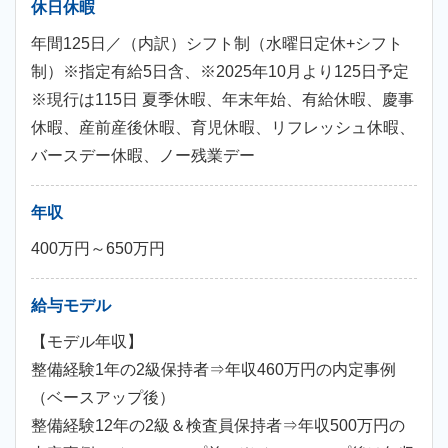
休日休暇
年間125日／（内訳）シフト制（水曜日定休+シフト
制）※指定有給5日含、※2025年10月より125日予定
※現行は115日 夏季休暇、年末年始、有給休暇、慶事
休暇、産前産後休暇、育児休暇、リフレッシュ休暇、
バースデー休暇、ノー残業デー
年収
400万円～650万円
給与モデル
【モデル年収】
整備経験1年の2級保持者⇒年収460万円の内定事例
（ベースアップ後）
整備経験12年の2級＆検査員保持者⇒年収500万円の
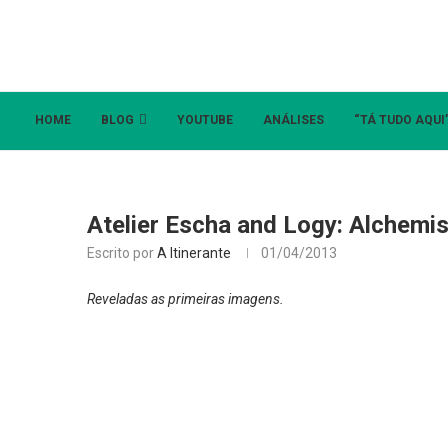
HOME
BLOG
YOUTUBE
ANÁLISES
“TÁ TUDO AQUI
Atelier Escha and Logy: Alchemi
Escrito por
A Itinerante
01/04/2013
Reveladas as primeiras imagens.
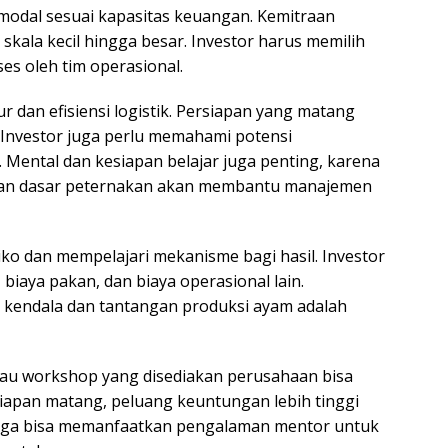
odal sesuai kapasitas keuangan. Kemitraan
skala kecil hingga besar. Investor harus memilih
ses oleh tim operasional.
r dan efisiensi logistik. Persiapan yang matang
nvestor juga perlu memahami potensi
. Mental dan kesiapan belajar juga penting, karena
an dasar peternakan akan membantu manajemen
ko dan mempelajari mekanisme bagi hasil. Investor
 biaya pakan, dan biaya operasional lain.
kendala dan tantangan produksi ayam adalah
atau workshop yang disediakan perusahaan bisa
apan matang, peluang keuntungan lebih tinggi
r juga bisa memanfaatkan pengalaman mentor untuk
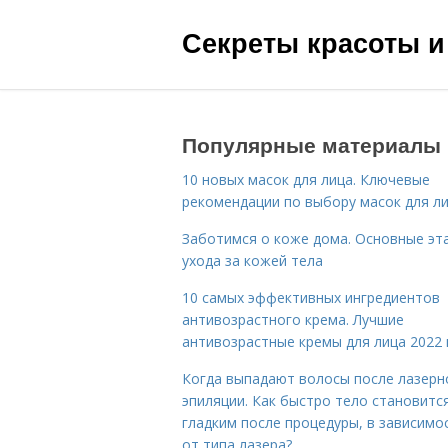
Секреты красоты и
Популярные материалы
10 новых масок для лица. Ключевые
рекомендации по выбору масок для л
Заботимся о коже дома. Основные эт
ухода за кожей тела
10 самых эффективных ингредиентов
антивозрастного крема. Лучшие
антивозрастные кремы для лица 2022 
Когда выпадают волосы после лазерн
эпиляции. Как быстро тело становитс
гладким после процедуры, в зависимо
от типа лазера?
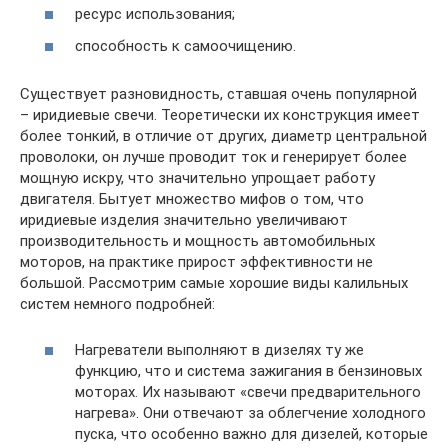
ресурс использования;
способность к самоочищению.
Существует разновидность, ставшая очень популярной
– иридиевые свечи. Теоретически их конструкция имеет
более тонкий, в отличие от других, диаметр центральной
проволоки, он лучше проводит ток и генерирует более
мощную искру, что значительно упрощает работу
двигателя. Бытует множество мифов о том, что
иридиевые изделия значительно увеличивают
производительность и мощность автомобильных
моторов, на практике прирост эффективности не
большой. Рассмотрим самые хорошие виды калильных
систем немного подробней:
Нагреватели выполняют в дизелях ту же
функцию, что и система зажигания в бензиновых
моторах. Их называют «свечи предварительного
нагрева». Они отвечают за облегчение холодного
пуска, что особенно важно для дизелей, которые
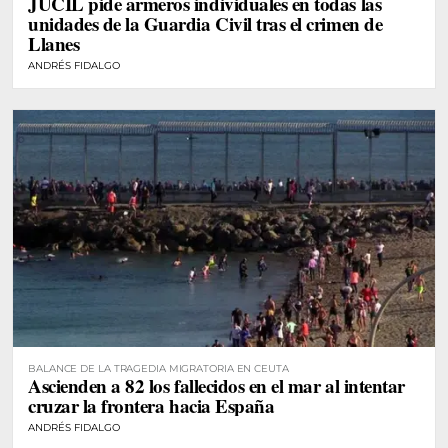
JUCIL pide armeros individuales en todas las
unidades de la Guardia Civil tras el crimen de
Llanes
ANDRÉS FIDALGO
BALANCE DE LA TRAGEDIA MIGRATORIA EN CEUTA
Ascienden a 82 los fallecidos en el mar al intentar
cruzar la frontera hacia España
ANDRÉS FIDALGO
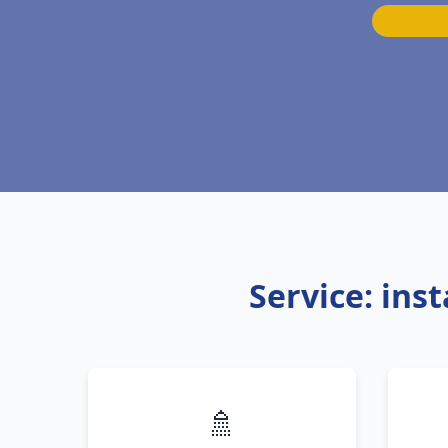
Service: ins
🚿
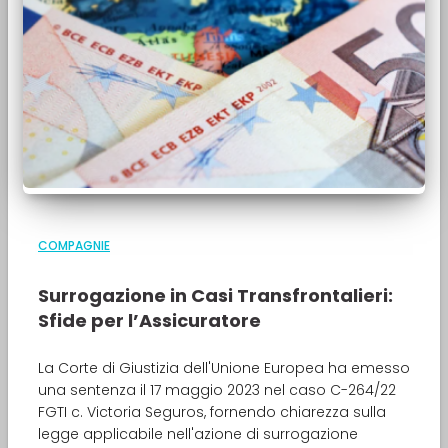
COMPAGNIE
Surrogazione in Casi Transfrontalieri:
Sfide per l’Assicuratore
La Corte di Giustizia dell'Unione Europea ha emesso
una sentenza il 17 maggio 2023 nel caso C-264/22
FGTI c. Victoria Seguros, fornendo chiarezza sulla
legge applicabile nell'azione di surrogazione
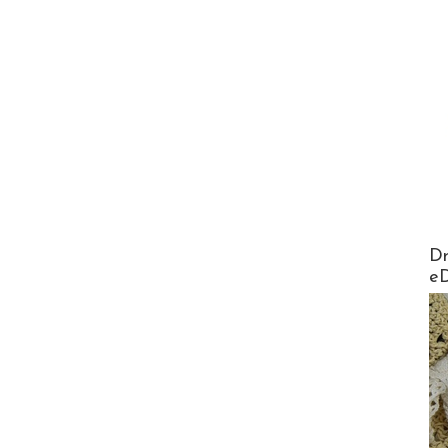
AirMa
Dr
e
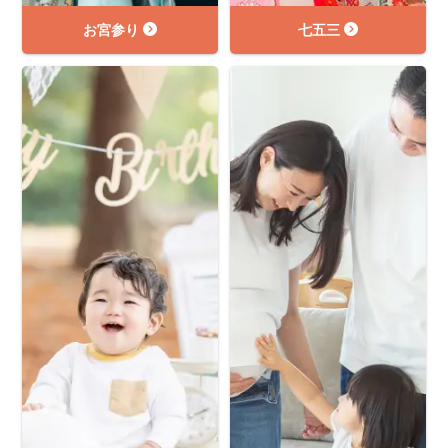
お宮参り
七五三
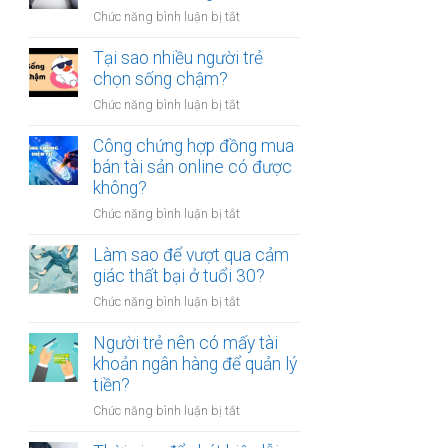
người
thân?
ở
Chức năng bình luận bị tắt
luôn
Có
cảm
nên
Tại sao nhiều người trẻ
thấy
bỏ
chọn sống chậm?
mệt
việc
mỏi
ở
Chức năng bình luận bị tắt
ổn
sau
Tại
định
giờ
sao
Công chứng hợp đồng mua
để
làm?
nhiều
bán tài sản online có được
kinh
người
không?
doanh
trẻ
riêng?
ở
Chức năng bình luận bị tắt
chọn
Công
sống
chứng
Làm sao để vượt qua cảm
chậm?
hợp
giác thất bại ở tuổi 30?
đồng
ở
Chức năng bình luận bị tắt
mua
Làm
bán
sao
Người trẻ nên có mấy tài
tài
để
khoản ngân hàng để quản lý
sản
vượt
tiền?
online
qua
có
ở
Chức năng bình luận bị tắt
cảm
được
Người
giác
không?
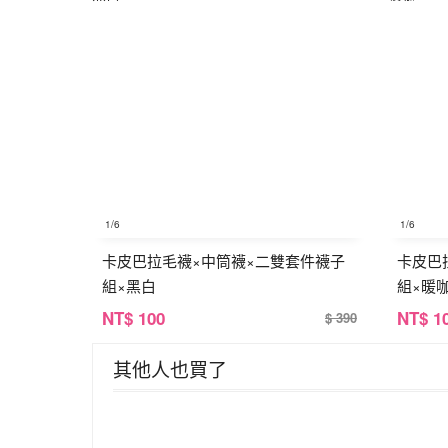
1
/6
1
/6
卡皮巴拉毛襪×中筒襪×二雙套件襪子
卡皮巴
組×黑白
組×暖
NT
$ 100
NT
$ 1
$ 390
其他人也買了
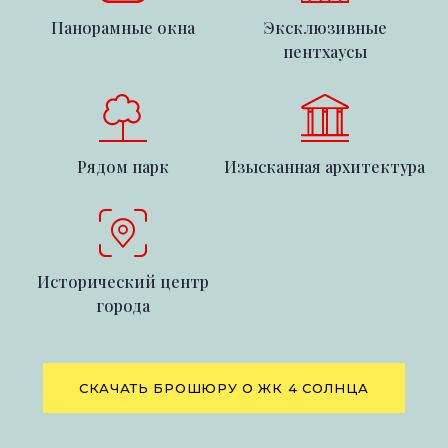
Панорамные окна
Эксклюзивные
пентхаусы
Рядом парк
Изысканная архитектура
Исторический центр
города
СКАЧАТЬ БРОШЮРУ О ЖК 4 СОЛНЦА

·····

Filter the entries down to the lines with the word "yang" in them, and copy those lines.

### Response below
r dan efisiensi logistik. Persiapan yang matang
atau workshop yang disediakan perusahaan bisa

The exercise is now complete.